Game designers have a lot of abstract ideas that often do not fit into the confines of a typical Game Developer Conference panel. That’s why Richard Lemarchand, a game designer at Naughty Dog, hosted a series of Microtalks Thursday morning that allowed game industry thinkers to espouse about a “concept of fun” for 10 minutes. Here are the highlights:
John Sharp, Professor of Interactive Design at Savannah School of Art and Design
Sharp’s chosen topic was the primacy of play. He walked the audience through the history of play, noting that Plato and Socrates believed play was an experience worthy of being explored on its own merits. Roman historian Tacitus, says Sharp, noted that soldiers were obsessed with games of chance and were willing to gamble away their freedom for the sake of play. Knowing the game "Go" in Japan is a sign of great respect. Games provide an experience different than what anything else does, he says. And that play has value.

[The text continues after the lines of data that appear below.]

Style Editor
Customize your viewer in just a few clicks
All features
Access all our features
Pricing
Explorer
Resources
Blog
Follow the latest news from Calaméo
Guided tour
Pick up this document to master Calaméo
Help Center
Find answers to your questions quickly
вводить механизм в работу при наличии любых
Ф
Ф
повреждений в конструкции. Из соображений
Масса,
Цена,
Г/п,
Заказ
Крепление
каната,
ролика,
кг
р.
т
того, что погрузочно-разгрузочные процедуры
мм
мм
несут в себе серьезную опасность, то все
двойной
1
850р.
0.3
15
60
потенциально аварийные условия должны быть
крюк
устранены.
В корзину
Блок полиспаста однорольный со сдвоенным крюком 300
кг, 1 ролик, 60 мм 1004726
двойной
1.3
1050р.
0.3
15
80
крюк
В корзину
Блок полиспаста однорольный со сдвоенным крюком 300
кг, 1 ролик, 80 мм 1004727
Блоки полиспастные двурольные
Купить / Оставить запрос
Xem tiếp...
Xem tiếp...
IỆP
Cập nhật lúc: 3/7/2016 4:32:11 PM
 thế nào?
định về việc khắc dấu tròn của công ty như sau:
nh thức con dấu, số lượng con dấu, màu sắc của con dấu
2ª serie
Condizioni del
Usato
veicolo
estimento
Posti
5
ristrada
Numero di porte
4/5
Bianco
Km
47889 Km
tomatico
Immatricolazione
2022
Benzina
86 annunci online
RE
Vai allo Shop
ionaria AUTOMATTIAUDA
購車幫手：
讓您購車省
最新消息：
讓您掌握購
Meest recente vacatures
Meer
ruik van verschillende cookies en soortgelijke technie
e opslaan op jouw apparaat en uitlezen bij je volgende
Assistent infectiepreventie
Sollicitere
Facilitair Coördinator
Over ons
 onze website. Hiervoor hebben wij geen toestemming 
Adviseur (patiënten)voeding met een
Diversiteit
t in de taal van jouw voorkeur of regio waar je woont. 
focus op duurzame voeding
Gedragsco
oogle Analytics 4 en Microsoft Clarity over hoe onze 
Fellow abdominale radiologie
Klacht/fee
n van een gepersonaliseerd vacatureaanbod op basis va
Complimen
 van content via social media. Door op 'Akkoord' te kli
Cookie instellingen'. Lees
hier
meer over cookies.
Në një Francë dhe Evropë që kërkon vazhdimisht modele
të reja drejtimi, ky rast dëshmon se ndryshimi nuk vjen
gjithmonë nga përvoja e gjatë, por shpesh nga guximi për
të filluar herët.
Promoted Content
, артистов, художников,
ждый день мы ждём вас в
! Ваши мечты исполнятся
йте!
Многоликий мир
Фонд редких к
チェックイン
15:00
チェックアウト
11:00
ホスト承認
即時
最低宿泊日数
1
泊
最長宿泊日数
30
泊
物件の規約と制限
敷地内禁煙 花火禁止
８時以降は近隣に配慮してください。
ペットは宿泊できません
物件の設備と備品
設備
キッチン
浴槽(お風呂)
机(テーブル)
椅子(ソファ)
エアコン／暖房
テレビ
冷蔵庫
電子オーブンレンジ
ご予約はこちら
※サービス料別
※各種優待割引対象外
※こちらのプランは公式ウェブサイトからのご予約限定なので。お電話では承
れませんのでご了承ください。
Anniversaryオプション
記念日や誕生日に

N’Gai Croal, Consultant at Hit Detection
Don’t alienate game audiences through assigned difficulty, says Croal. Prince of Persia came under fire with Elika’s save mechanic because it took away a player’s ability to control how difficult the game experience was. He hints that the standardized difficulty settings–easy, difficult and hard–are dinosaurs. Games should instead allow gamers to choose their own difficulty setting based either on a conscious choice between risk and reward or based on a player’s real-time display of skill.
Clint Hocking, Creative Director at Ubisoft
Hocking delivered a passionate rant against the 100 point review system, arguing that critics should adopt a five star rating system instead. His argument is that the 100 point rating system cultivates the “cult of 90”– people who are automatically elevated to elite status by achieving this score. And since there is publisher pressure for developers to obtain a high score, the developers pressure critics for higher scores, and the whole system leads to score inflation.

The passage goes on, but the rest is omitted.